▶ BRIEF:
The answer must be the full data, restated word for word, with no pictures in it.

-- Opening Marker --

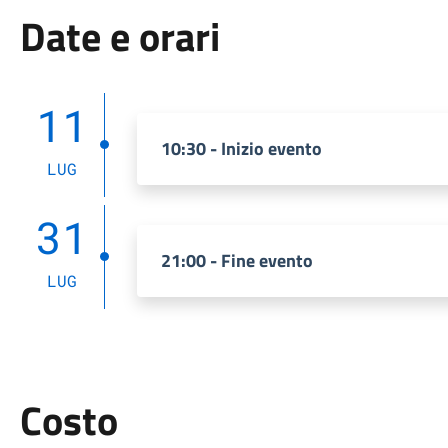
Date e orari
11
10:30 - Inizio evento
LUG
31
21:00 - Fine evento
LUG
Costo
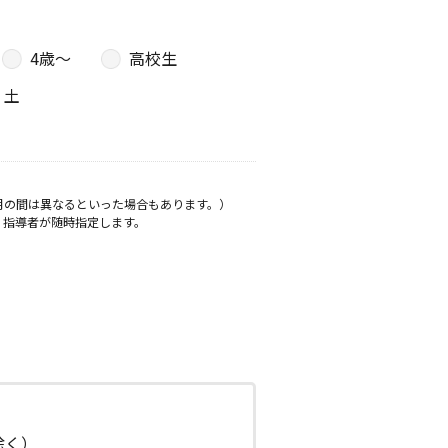
4歳〜
高校生
土
月の間は異なるといった場合もあります。）
、指導者が随時指定します。
日除く）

-- Closing Marker --

▶ REPLY TO THE EXERCISE:
Date e orari
11
10:30 - Inizio evento
LUG
31
21:00 - Fine evento
LUG
Costo
4歳〜
高校生
土
月の間は異なるといった場合もあります。）
、指導者が随時指定します。
日除く）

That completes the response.